Ло Ханчен, стоящий за ее спиной, метал громы и молнии, но она не обращала на него ни малейшего внимания.
Сейчас есть дела поважнее, чем ущемленное самолюбие старого китайца.
– Вы его родственники?
Толуй покачал головой, быстро сворачивая одеяло, чтобы подложить больному под спину.
– Нет, мы его слуги. Его зовуг Янг Вусун.
– Янг Вусун, вы слышите меня?
Беатриче почти выкрикнула свой вопрос, но больной так силился набрать в легкие воздух, что не слышал ее.
– Спроси слугу, как это случилось! – сказала она.
Толую и начала расстегивать на больном рубаху.
Слуги хотели ее остановить, но нескольких слов Толуя хватило, чтобы они успокоились и отошли на несколько шагов.
Беатриче чувствовала на себе их недоверчивые взгляды. Когда осматривала больного, они зорко следили за каждым ее движением.
Больному не больше тридцати. По телосложению он напоминает борца сумо.
Конечно, болезнь нельзя исключать, но Беатриче все-таки считала, что дело в другом. Судя по одежде, он, возможно, чиновник при императорском дворе, а стало быть, ведет довольно разгульную жизнь. Не инфаркт ли?..
А может быть, гипертонический криз или инсульт?.. Конечно, он слишком молод для таких болезней, но при его полноте это не исключено.
– Они говорят, он вдруг потерял сознание и упал, – сообщил Толуй.
Беатриче приложила ухо к пухлой груди: пульс в норме, но в левом легком прослушиваются подозрительные шумы.
– Что с ним? – спросил Толуй.
– Что-то с легкими.
Она стала простукивать грудную клетку. В левом легком звук, кажется, немного глуше, чем в правом, но точно не скажешь. Похоже на пневмоторакс, но не исключено воспаление легких или даже разрыв. В таких условиях обследования… Больной хрипит, словно его душат… Беатриче готова была все отдать за стетоскоп!
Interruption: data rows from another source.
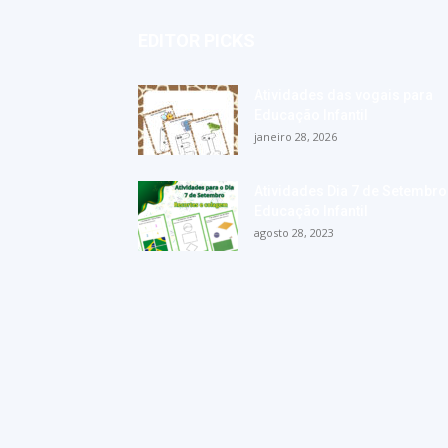
EDITOR PICKS
Atividades das vogais para
Educação Infantil
janeiro 28, 2026
Atividades Dia 7 de Setembro
Educação Infantil
agosto 28, 2023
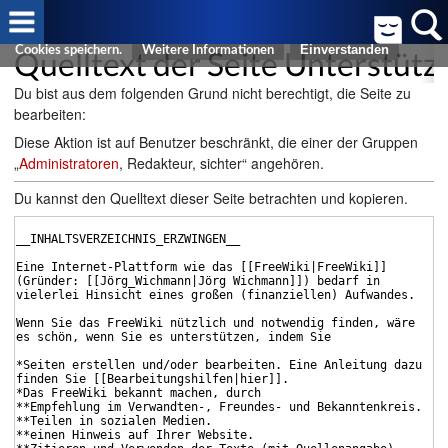
Cookies helfen uns bei der Bereitstellung von FreeWiki. Durch die
Nutzung von FreeWiki erklären Sie sich damit einverstanden, dass wir
Quelltext der Seite Unterstüt
Cookies speichern.
Weitere Informationen
Du bist aus dem folgenden Grund nicht berechtigt, die Seite zu
bearbeiten:
Diese Aktion ist auf Benutzer beschränkt, die einer der Gruppen
„
Administratoren
, Redakteur, sichter“ angehören.
Du kannst den Quelltext dieser Seite betrachten und kopieren.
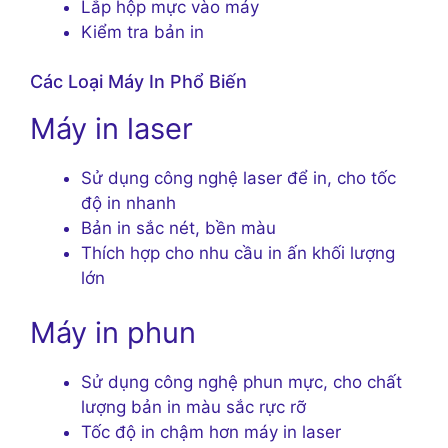
Lắp hộp mực vào máy
Kiểm tra bản in
Các Loại Máy In Phổ Biến
Máy in laser
Sử dụng công nghệ laser để in, cho tốc
độ in nhanh
Bản in sắc nét, bền màu
Thích hợp cho nhu cầu in ấn khối lượng
lớn
Máy in phun
Sử dụng công nghệ phun mực, cho chất
lượng bản in màu sắc rực rỡ
Tốc độ in chậm hơn máy in laser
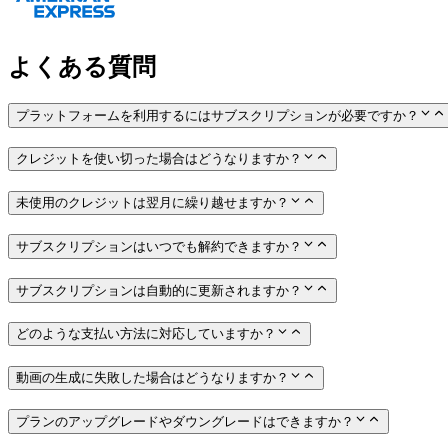
よくある質問
プラットフォームを利用するにはサブスクリプションが必要ですか？
クレジットを使い切った場合はどうなりますか？
未使用のクレジットは翌月に繰り越せますか？
サブスクリプションはいつでも解約できますか？
サブスクリプションは自動的に更新されますか？
どのような支払い方法に対応していますか？
動画の生成に失敗した場合はどうなりますか？
プランのアップグレードやダウングレードはできますか？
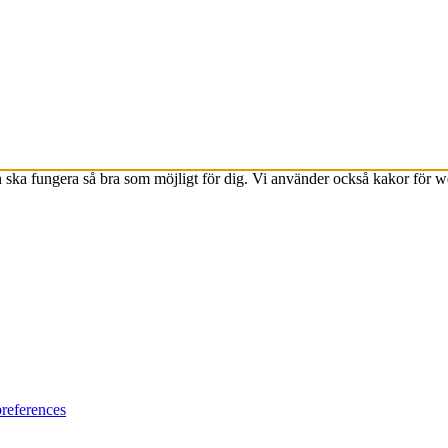
ska fungera så bra som möjligt för dig. Vi använder också kakor för 
references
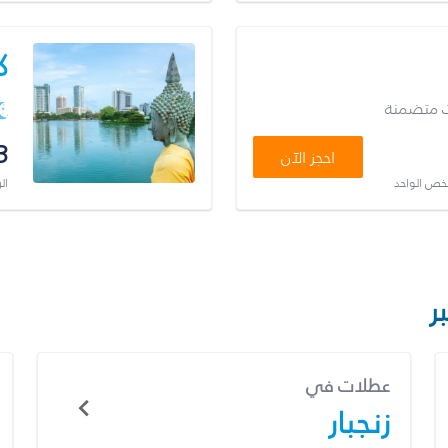
ك
ت متضمنة
3
احجز الآن
شخص الواحد
ال
ر
عطلات في
زنجبار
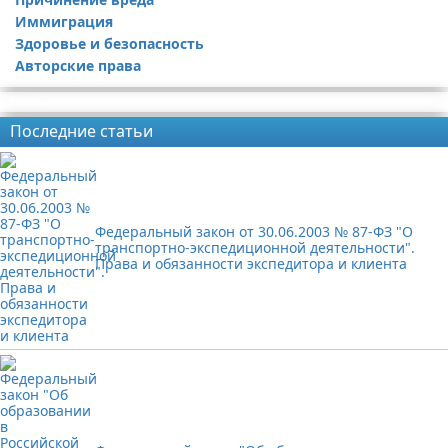
Иммиграция
Здоровье и безопасность
Авторские права
Реклама
Последние статьи
Федеральный закон от 30.06.2003 № 87-ФЗ "О
транспортно-экспедиционной деятельности".
Права и обязанности экспедитора и клиента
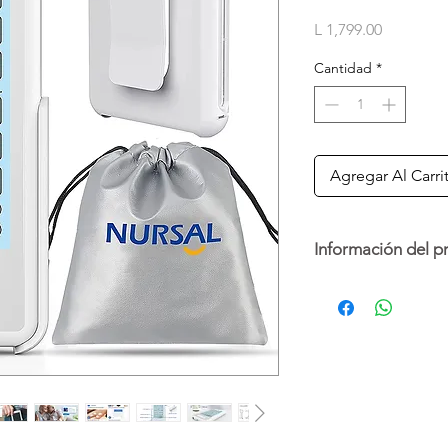
Precio
L 1,799.00
Cantidad
*
Agregar Al Carri
Información del p
El estimulador muscu
electrónicos a los mú
impulsos son generado
través de electrodos 
músculos objetivo. Lo
proveniente del siste
desencadenar la cont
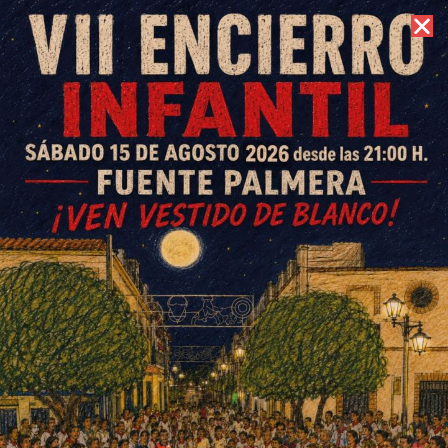
6 de agosto de 2026 //
Contacto
Lo de los monólogos con
Guelmi y Pepe El Caja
– Что все-таки случилось? Кто-нибудь из вас видел, как все произошло?
Толуй переговорил со слугами и отрицательно помотал головой.
– Нет, к сожалению, никто не видел. Но они говорят: он вдруг закричал, закашлял и стал задыхаться.
Не густо информации… Дыхательные пути заложены, но чем? Тысяча причин могла вызвать такие симптомы.
– Ваш господин был возбужден или перенапрягся до этого? Может быть, находился в саду и его укусило ядовитое насекомое или змея?
Толуй перевел вопрос и снова отрицательно покачал головой.
– Нет, ничего подобного. А что ты собираешься делать сейчас?
Да, это вопрос… Господи, как она ненавидит такие ситуации!
Больному становится все хуже, время уходит… Если срочно не принять меры, прогноз Ло Ханчена сбудется. У нее самой участился пульс…
– Чем он все-таки был занят, когда это случилось, – можете мне сказать?
Выслушав китайцев, Толуй предположил:
– Мне кажется, они знают больше, но стесняются сказать.
– Может быть, он был с женщиной? Любовное свидание?
Беатриче стала терять терпение: неужели только она одна здесь понимает, в каком угрожающем состоянии больной…
– Толуй, объясни им; господин умрет, если они сейчас же мне не скажут, как это произошло! Заверь их, что никто ничего не узнает! На моей родине мы даем клятву о неразглашении медицинской тайны – что-то вроде обета молчания, понимаешь?
Толуй кивнул и стал настойчиво расспрашивать слуг. Наконец, помявшись и смущенно опустив головы, они начали рассказывать.
– Он в этот момент справлял нужду, – пояснил Толуй, с трудом подавляя ухмылку, но у него хватило такта не рассмеяться, – и, судя по тому, что услышали, ему это далось нелегко.
Конечно, пневмоторакс – следствие разрыва легкого, вызванного сильным перенапряжением.
Это она и предположила с самого начала. Не успела решить, что делать дальше, как состояние больного катастрофически ухудшилось. Лицо за считанные секунды из красного стало мертвенно-бледным, губы посинели, лоб покрылся испариной. Когда китаец попытался встать на ноги, вены на его толстой шее вздулись и налились кровью – прямо расползающиеся по коже змеи.
– Держите его, чтобы не вставал! – крикнула она Толую. Снова приложила ухо к груди пациента: сердцебиение, только что ровное и сильное, участилось и стало слабым. Она опять простукала грудную клетку – вновь в левом легком зазвенело, будто ударили по тарелке.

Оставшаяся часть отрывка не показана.